# NLP
NLP stands for Natural Language Processing. It is the branch of Artificial Intelligence that gives the ability to machine understand and process human languages. Human languages can be in the form of text or audio format.

# What is text pre-processing?

Text pre-processing is the process of transforming unstructured text to structured text to prepare it for analysis.

When you pre-process text before feeding it to algorithms, you increase the accuracy and efficiency of said algorithms by removing noise and other inconsistencies in the text that can make it hard for the computer to understand.

Making the text easier to understand also helps to reduce the time and resources required for the computer to pre-process data.

Processes involved in text pre-processing
To properly pre-process your text and get it in the right state to perform further analysis and actions with it, there are quite a few operations that need to be done on the text and a couple of steps to be followed to get a well structured text.

#Tokenization
Tokenization is the first stage of the process.

Here your text is analysed and then broken down into chunks called ‘tokens’ which can either be words or phrases. This allows the computer to work on your text token by token rather than working on the entire text in the following stages.

The two main types of tokenisation are word and sentence tokenisation.

Word tokenisation is the most common kind of tokenisation.

Here, each token is a word, meaning the algorithm breaks down the entire text into individual words:

In [None]:
text = 'Wisdoms daughter walks alone. The mark of Athena burns through rome'

words = text.split()
print(words)

['Wisdoms', 'daughter', 'walks', 'alone.', 'The', 'mark', 'of', 'Athena', 'burns', 'through', 'rome']


On the other hand, sentence tokenisation breaks down text into sentences instead of words. It is a less common type of tokenisation only used in few Natural Language Processing (NLP) tasks.

# Case normalisation

This technique converts all the letters in your text to a single case, either uppercase or lowercase.

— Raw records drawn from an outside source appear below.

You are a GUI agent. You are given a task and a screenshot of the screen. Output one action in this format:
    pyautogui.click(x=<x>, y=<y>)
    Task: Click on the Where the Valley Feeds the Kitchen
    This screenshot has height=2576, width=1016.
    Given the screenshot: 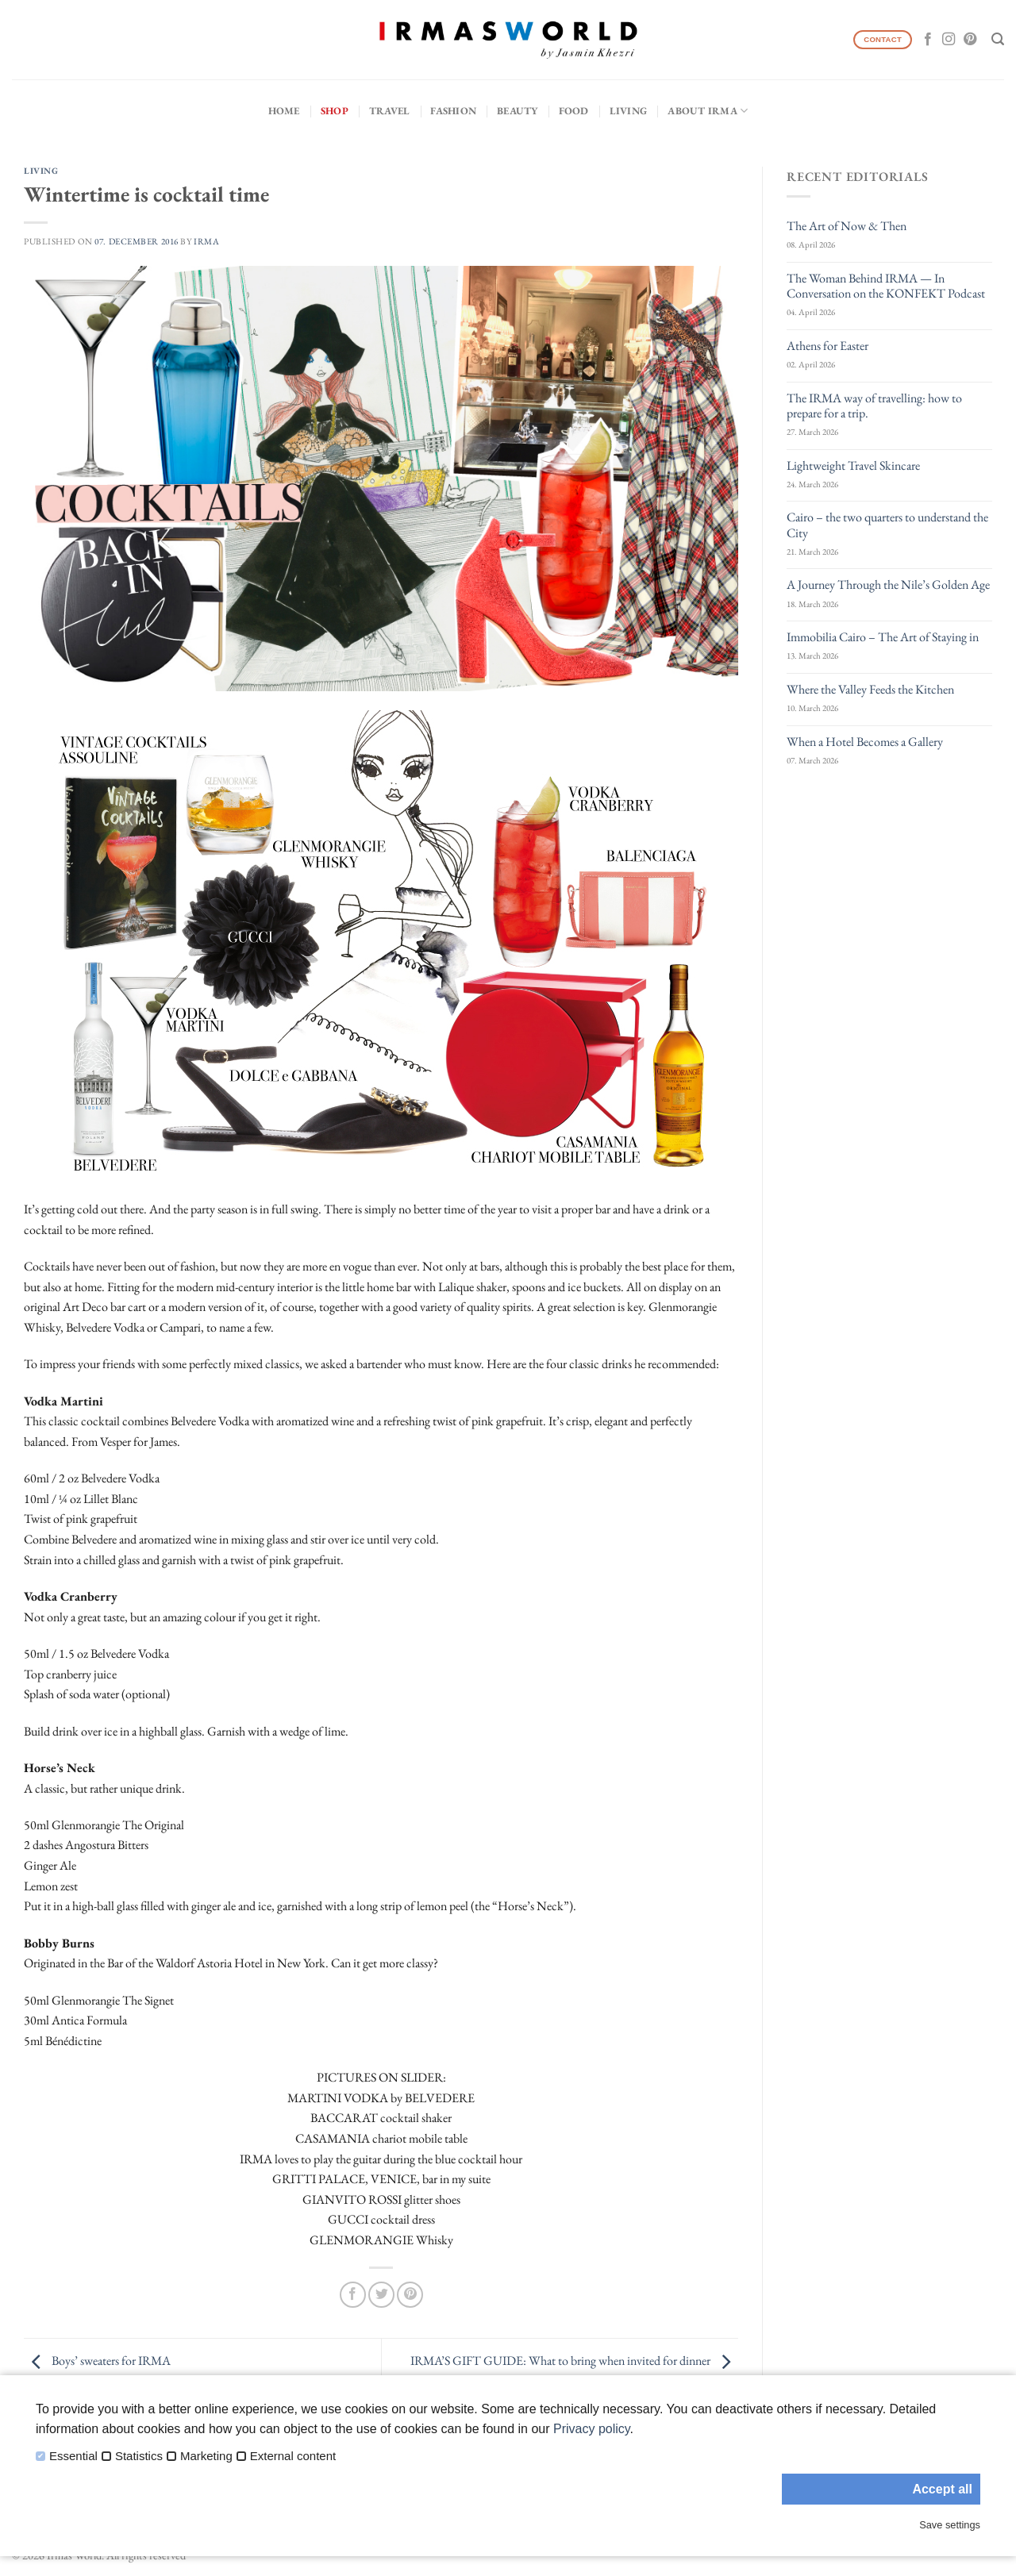 What is the action you would take?
    pyautogui.click(x=870, y=689)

Case normalisation ensures that your data is stored in a consistent format and makes it easier to work with the data.

In [None]:
text = "'To Sleep Or NOT to SLEep, THAT is THe Question'"

def lower_case(text):
    text = text.lower()
    return text

lower_case = lower_case(text)#converts everthing to lowercase
print(lower_case)


'to sleep or not to sleep, that is the question'


# Stemming
Stemming words like coding, coder, and coded all have the same base word which is code.

ML models most-often-than-not understand that these words are all derived from one base word. They can work with your text without the tenses, prefixes, and suffixes that we as humans would normally need to make sense of it.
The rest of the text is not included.